Grandi opere: Ponti, shopping list da 133 mld mai verificata (2)

(ANSA) - ROMA, 19 SET - Secondo Ponti è che "spendere di più non vuol dire creare più ricchezza". "Valutare dovrebbe essere un imperativo. Non farlo può avere conseguente assai pesanti come evidenziato da alcune delle analisi redatte nel corso dell'ultimo anno dal Ministero delle Infrastrutture".Per Ponti se si sommano i tre maggiori progetti ferroviari esaminati, la Tav, il Terzo Valico e la nuova linea AV tra Brescia e Padova, la perdita supera i 10 miliardi e negli scorsi 50 anni la spesa per le ferrovie è stata stimata nell'ordine di 350 miliardi.
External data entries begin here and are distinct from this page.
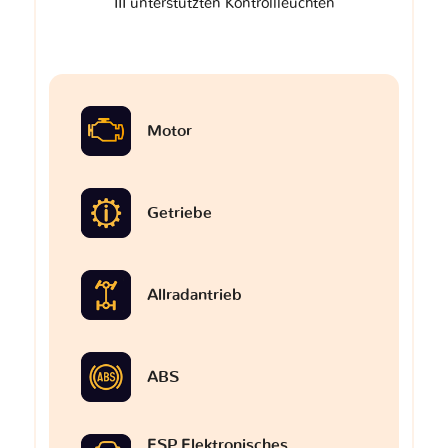
III unterstützten Kontrollleuchten
Motor
Getriebe
Allradantrieb
ABS
ESP Elektronisches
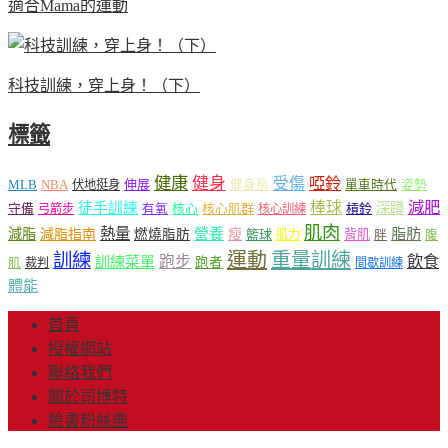
適合Mama的運動
科技訓練，穿上身！（下）
標籤
健康
健身
受傷
啞鈴
MLB
NBA
伸展
伏地挺身
健身房
單車時代
姿勢
減肥
棒球
徒手訓練
深蹲
核心
核心肌群
槓鈴
守備
弓箭步
有氧
核心訓練
肌肉
熱量
脂肪
減脂
營養
減脂指南
燃燒脂肪
瘦
籃球
背肌
肌力
胖
腹
運動
重量訓練
訓練
飲食
跑步
訓練菜單
跑者
肌
裁判
間歇訓練
體能
首頁
授權網站
聯絡我們
關於司博特
臉書粉絲團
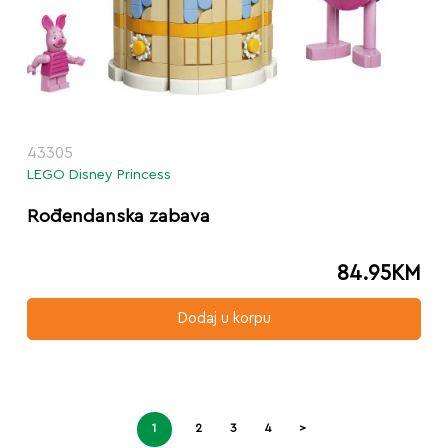
43305
LEGO Disney Princess
Rođendanska zabava
84.95
KM
Dodaj u korpu
1
2
3
4
>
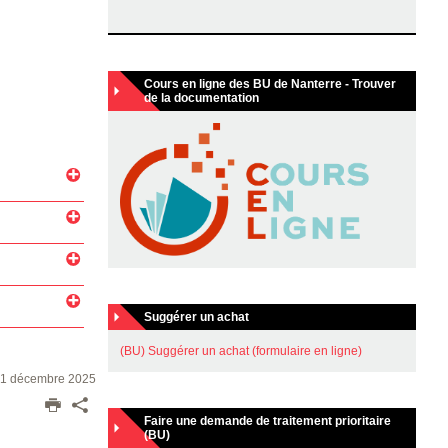
Cours en ligne des BU de Nanterre - Trouver
de la documentation
Suggérer un achat
(BU) Suggérer un achat (formulaire en ligne)
 01 décembre 2025
Faire une demande de traitement prioritaire
(BU)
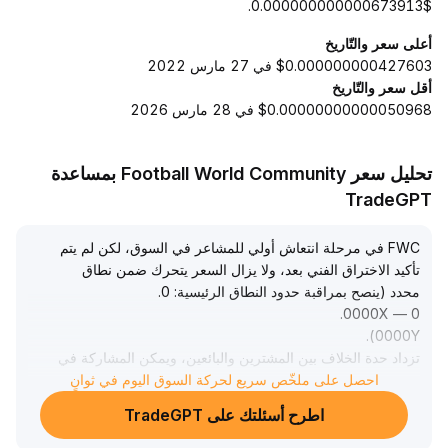
$0.000000000000673913.
أعلى سعر والتّاريخ
$0.000000000427603 في 27 مارس 2022
أقل سعر والتّاريخ
$0.00000000000050968 في 28 مارس 2026
تحليل سعر Football World Community بمساعدة
TradeGPT
FWC في مرحلة انتعاش أولي للمشاعر في السوق، لكن لم يتم
تأكيد الاختراق الفني بعد، ولا يزال السعر يتحرك ضمن نطاق
محدد (ينصح بمراقبة حدود النطاق الرئيسية: 0
.
.
0000X — 0
.
0000Y)
تزداد حدة الخلاف بين المشترين والبائعين، ويمكن المشاركة في
احصل على ملخّص سريع لحركة السوق اليوم في ثوانٍ
التداول قصير الأجل حسب الإشارات الإيجابية، لكن ينصح بالتحكم
الصارم في حجم المركز والانتباه لمخاطر التصحيح في القمة
اطرح أسئلتك على TradeGPT
والاختراق الكاذب
.
بالنسبة للاستثمار متوسط الأجل، يجب انتظار تحسن واضح في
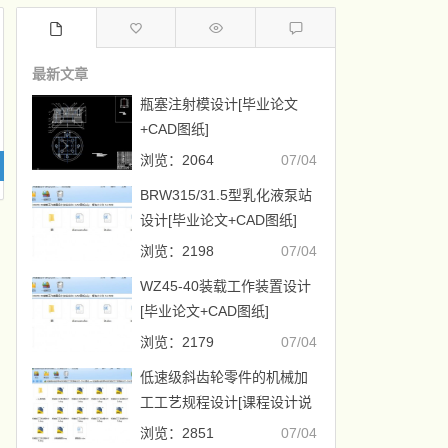
最新文章
瓶塞注射模设计[毕业论文
+CAD图纸]
浏览：2064
07/04
BRW315/31.5型乳化液泵站
设计[毕业论文+CAD图纸]
浏览：2198
07/04
WZ45-40装载工作装置设计
[毕业论文+CAD图纸]
浏览：2179
07/04
低速级斜齿轮零件的机械加
工工艺规程设计[课程设计说
明书+CAD图纸]
浏览：2851
07/04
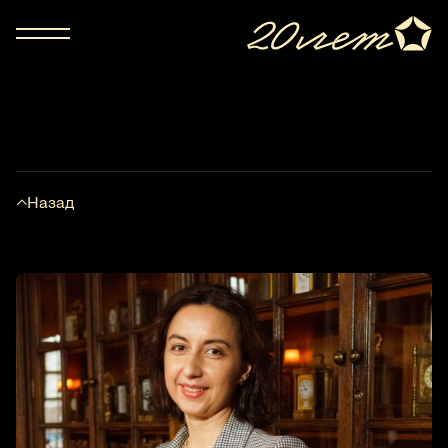
Назад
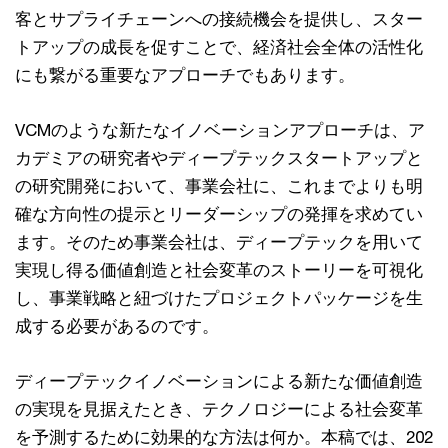
客とサプライチェーンへの接続機会を提供し、スター
トアップの成長を促すことで、経済社会全体の活性化
にも繋がる重要なアプローチでもあります。
VCMのような新たなイノベーションアプローチは、ア
カデミアの研究者やディープテックスタートアップと
の研究開発において、事業会社に、これまでよりも明
確な方向性の提示とリーダーシップの発揮を求めてい
ます。そのため事業会社は、ディープテックを用いて
実現し得る価値創造と社会変革のストーリーを可視化
し、事業戦略と紐づけたプロジェクトパッケージを生
成する必要があるのです。
ディープテックイノベーションによる新たな価値創造
の実現を見据えたとき、テクノロジーによる社会変革
を予測するために効果的な方法は何か。本稿では、202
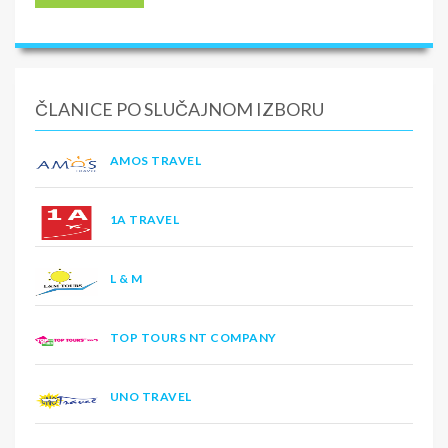
ČLANICE PO SLUČAJNOM IZBORU
AMOS TRAVEL
1A TRAVEL
L & M
TOP TOURS NT COMPANY
UNO TRAVEL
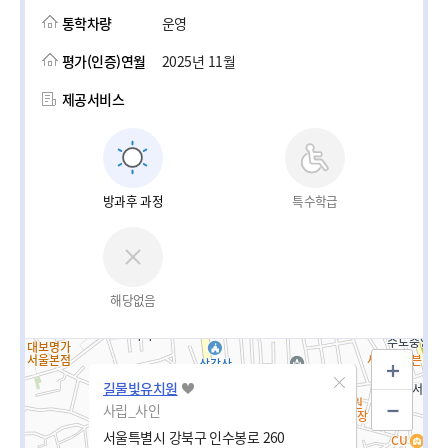
통학차량
운영
평가(인증)연월
2025년 11월
제공서비스
방과후 과정
특수학급
해당없음
길물빛유치원
사립_사인
서울특별시 강북구 인수봉로 260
    "Nessuno nega l'importanza delle infrastrutture e l'impatto sulla crescita - ha detto Marattin - ma non bisogna neanche mitizzare troppo. Ad esempio, la Brescia-Bergamo-Milano andrebbe verificata. Insomma, mi schiero contro chi dice che l'unica ricetta buona è quella di chi dice che serve più spesa pubblica".
    "Le analisi del passato - ha aggiunto Carabetta - erano come chiedere all'oste se il vino è buono. Le analisi - insiste parlando della Tav - andrebbero fatte prima e questo non è stato fatto per i 133 miliardi di prossime opere".
    "Abbiamo un problema - ha sottolineato Grandi - un'emergenza climatica che non si può più ignorare. Ma soprattutto per le opere pubbliche c'è un errore all'origine: la mancanza di pianificazione e investimenti di cifre abnormi in infrastrutture calate dall'alto.